Effective immediately, the state can no longer prevent people convicted of a state or federal felony, and who are still under supervision but are not in prison, from voting. That is more than 55,000 people.
In a last-minute call this morning, Judge Lisa Bell told the parties to the CSI v. Moore lawsuit that she and Judge Keith Gregory decided to extend their preliminary injunction from last year to immediately apply to everyone on “community supervision,” rather than just those serving sentences due to financial obligations.
Several of the plaintiffs and their lawyers started smiling when Bell announced the decision on a video call.
“When I heard the ruling, I wanted to run in the street and tell everybody that now you have a voice,” said Diana Powell, the executive director of Justice Served N.C., an organizational plaintiff in the case, during a press call in the afternoon.
“I am so excited for this historic day,” Powell said.
Judge John Dunlow, the other member of the three-judge panel, opposed the decision.
Bell said that a written order could be expected as soon as Friday, though it may take longer.
Bell did not elaborate on the logic for extending last year’s preliminary injunction or why she and Gregory were siding with the plaintiffs in the case. The call was so last-minute that there was not a court reporter and therefore the call is not considered a court record, Bell said. It was simply to announce the decision.
“The court as of today is granting plaintiffs’ request for a preliminary injunction that prohibits the state defendants from refusing to register to vote any person on community supervision, whether a state felony conviction or a federal conviction,” Bell said.
This group of North Carolinians has not been able to cast a ballot since the state first decided to strip the right to vote from people convicted of felonies back in 1876.
North Carolina is now one of 22 states and the only state in the former Confederacy to automatically restore voting rights to people when they are released from prison, according to the National Conference of State Legislatures. This also means that people convicted of felonies and sentenced to probation, but not prison time, will retain their right to vote.
The order will be appealed, according to reporting by the New & Observer. Sam Hayes, the general counsel for North Carolina House Speaker Tim Moore, said they would appeal the order and seek to put it on hold. Neither Moore nor his legislative codefendant, leader of the state senate Phil Berger, responded to Carolina Public Press.

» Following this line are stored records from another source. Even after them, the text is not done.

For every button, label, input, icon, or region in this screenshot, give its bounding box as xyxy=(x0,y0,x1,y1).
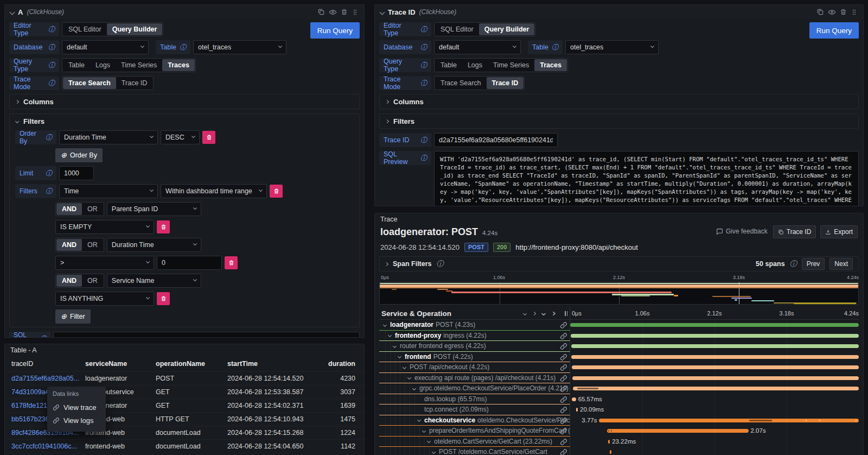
panel-header[interactable]: Trace ID (ClickHouse) xyxy=(375,5,863,19)
col-starttime[interactable]: startTime xyxy=(227,360,326,368)
sql-editor-option[interactable]: SQL Editor xyxy=(63,23,107,35)
span-row[interactable]: POST /api/checkout (4.22s) xyxy=(379,362,859,373)
span-bar-track[interactable] xyxy=(570,320,859,331)
trace-id-option[interactable]: Trace ID xyxy=(487,77,524,89)
next-button[interactable]: Next xyxy=(829,258,853,270)
span-row[interactable]: oteldemo.CartService/GetCart (23.22ms)23… xyxy=(379,437,859,447)
info-icon[interactable] xyxy=(48,62,55,68)
span-name[interactable]: prepareOrderItemsAndShippingQuoteFromCar… xyxy=(421,427,570,434)
span-name[interactable]: router frontend egress (4.22s) xyxy=(392,342,497,350)
link-icon[interactable] xyxy=(560,343,567,350)
span-bar-track[interactable] xyxy=(570,362,859,373)
span-bar-track[interactable] xyxy=(570,383,859,394)
database-select[interactable]: default xyxy=(62,40,149,54)
span-bar-track[interactable]: 2.07s xyxy=(570,426,859,437)
span-row[interactable]: POST /oteldemo.CartService/GetCart xyxy=(379,447,859,455)
info-icon[interactable] xyxy=(420,80,427,86)
duplicate-icon[interactable] xyxy=(317,8,325,16)
info-icon[interactable] xyxy=(420,155,427,161)
trace-id-link[interactable]: 3cc7ccfc01941006c... xyxy=(11,443,85,450)
condition-field-select[interactable]: Parent Span ID xyxy=(107,202,201,216)
span-name[interactable]: executing api route (pages) /api/checkou… xyxy=(406,374,566,382)
remove-condition-button[interactable] xyxy=(225,256,238,269)
span-bar-track[interactable]: 3.77s xyxy=(570,415,859,426)
and-option[interactable]: AND xyxy=(56,239,82,251)
condition-value-input[interactable] xyxy=(157,256,222,270)
query-type-timeseries[interactable]: Time Series xyxy=(488,59,534,71)
span-row[interactable]: router frontend egress (4.22s) xyxy=(379,341,859,352)
span-bar-track[interactable]: 20.09ms xyxy=(570,405,859,415)
col-duration[interactable]: duration xyxy=(326,360,358,368)
link-icon[interactable] xyxy=(560,427,567,435)
span-bar-track[interactable]: 65.57ms xyxy=(570,394,859,405)
columns-section-header[interactable]: Columns xyxy=(10,94,359,109)
span-name[interactable]: POST /oteldemo.CartService/GetCart xyxy=(431,448,558,455)
trace-panel-title[interactable]: Trace xyxy=(375,213,863,225)
chevron-right-icon[interactable] xyxy=(385,262,388,266)
filter-operator-select[interactable]: Within dashboard time range xyxy=(161,184,267,198)
info-icon[interactable] xyxy=(48,26,55,33)
info-icon[interactable] xyxy=(420,26,427,33)
run-query-button[interactable]: Run Query xyxy=(809,22,859,39)
link-icon[interactable] xyxy=(560,417,567,425)
collapse-chevron-icon[interactable] xyxy=(10,9,15,15)
trace-search-option[interactable]: Trace Search xyxy=(435,77,487,89)
link-icon[interactable] xyxy=(560,448,567,455)
trace-id-input[interactable] xyxy=(434,133,558,147)
filters-section-header[interactable]: Filters xyxy=(380,114,858,128)
trace-search-option[interactable]: Trace Search xyxy=(63,77,116,89)
span-bar-track[interactable] xyxy=(570,447,859,455)
order-by-direction-select[interactable]: DESC xyxy=(161,130,200,144)
columns-section-header[interactable]: Columns xyxy=(380,94,858,109)
span-filters-label[interactable]: Span Filters xyxy=(393,260,432,268)
span-row[interactable]: frontendPOST (4.22s) xyxy=(379,352,859,363)
remove-filter-button[interactable] xyxy=(270,185,283,198)
table-select[interactable]: otel_traces xyxy=(565,40,659,54)
span-bar-track[interactable] xyxy=(570,352,859,363)
info-icon[interactable] xyxy=(180,44,186,50)
query-builder-option[interactable]: Query Builder xyxy=(107,23,163,35)
table-select[interactable]: otel_traces xyxy=(193,40,286,54)
span-bar-track[interactable] xyxy=(570,341,859,352)
condition-operator-select[interactable]: IS ANYTHING xyxy=(55,292,154,306)
query-type-logs[interactable]: Logs xyxy=(462,59,488,71)
link-icon[interactable] xyxy=(560,364,567,371)
view-trace-link[interactable]: View trace xyxy=(53,401,100,414)
collapse-all-icon[interactable] xyxy=(542,312,545,315)
span-name[interactable]: loadgeneratorPOST (4.23s) xyxy=(382,321,486,328)
span-name[interactable]: oteldemo.CartService/GetCart (23.22ms) xyxy=(426,438,563,445)
query-type-table[interactable]: Table xyxy=(63,59,90,71)
database-select[interactable]: default xyxy=(434,40,521,54)
span-bar-track[interactable] xyxy=(570,373,859,384)
span-name[interactable]: frontend-proxyingress (4.22s) xyxy=(387,332,497,339)
eye-icon[interactable] xyxy=(329,8,337,16)
expand-all-icon[interactable] xyxy=(552,312,555,315)
trace-id-option[interactable]: Trace ID xyxy=(116,77,152,89)
info-icon[interactable] xyxy=(46,134,52,141)
drag-handle-icon[interactable] xyxy=(352,9,359,16)
or-option[interactable]: OR xyxy=(82,275,103,287)
and-option[interactable]: AND xyxy=(56,203,82,215)
col-servicename[interactable]: serviceName xyxy=(85,360,156,368)
trash-icon[interactable] xyxy=(341,8,348,16)
query-builder-option[interactable]: Query Builder xyxy=(479,23,535,35)
collapse-chevron-icon[interactable] xyxy=(380,9,385,15)
filters-section-header[interactable]: Filters xyxy=(10,114,359,128)
trace-id-link[interactable]: d2a7155ef6a928a05... xyxy=(11,375,85,382)
condition-operator-select[interactable]: IS EMPTY xyxy=(55,220,154,234)
info-icon[interactable] xyxy=(552,44,558,50)
trace-minimap[interactable]: 0μs1.06s2.12s3.18s4.24s xyxy=(379,275,859,305)
span-bar-track[interactable]: 23.22ms xyxy=(570,437,859,447)
span-name[interactable]: frontendPOST (4.22s) xyxy=(397,353,484,361)
col-operationname[interactable]: operationName xyxy=(156,360,227,368)
link-icon[interactable] xyxy=(560,353,567,361)
info-icon[interactable] xyxy=(420,62,427,68)
info-icon[interactable] xyxy=(420,44,427,50)
span-row[interactable]: loadgeneratorPOST (4.23s) xyxy=(379,320,859,331)
span-row[interactable]: checkoutserviceoteldemo.CheckoutService/… xyxy=(379,415,859,426)
order-by-field-select[interactable]: Duration Time xyxy=(59,130,158,144)
trace-id-button[interactable]: Trace ID xyxy=(773,225,816,238)
filter-field-select[interactable]: Time xyxy=(59,184,158,198)
link-icon[interactable] xyxy=(560,396,567,403)
info-icon[interactable] xyxy=(48,80,55,86)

The State Board of Elections said its attorneys “are reviewing the decision and will consider the written ruling upon its release,” according to a press release. No formal appeals can be filed until the judges file their written orders with the court.
Meanwhile, the Board issued orders to county boards of election to immediately permit non-incarcerated people serving felony sentences to register to vote.
The plaintiffs, who include groups that help people reenter society after incarceration, the state chapter of the NAACP and people convicted of felonies, first filed their lawsuit in November 2019.
In September 2020, the judges issued a preliminary injunction and a motion for summary judgment that allowed about 5,000 people who were only still on probation or supervision because they owed fines or fees to vote in the 2020 general elections.
The trial for the case was not heard until last week. Bell’s announcement today is an extension of the preliminary injunction from last year, not the decision from the full trial, which is expected at the very earliest in mid-September.
This decision is only temporary until the judges make a full ruling, though it is a strong indication that the judges will again side with the plaintiffs.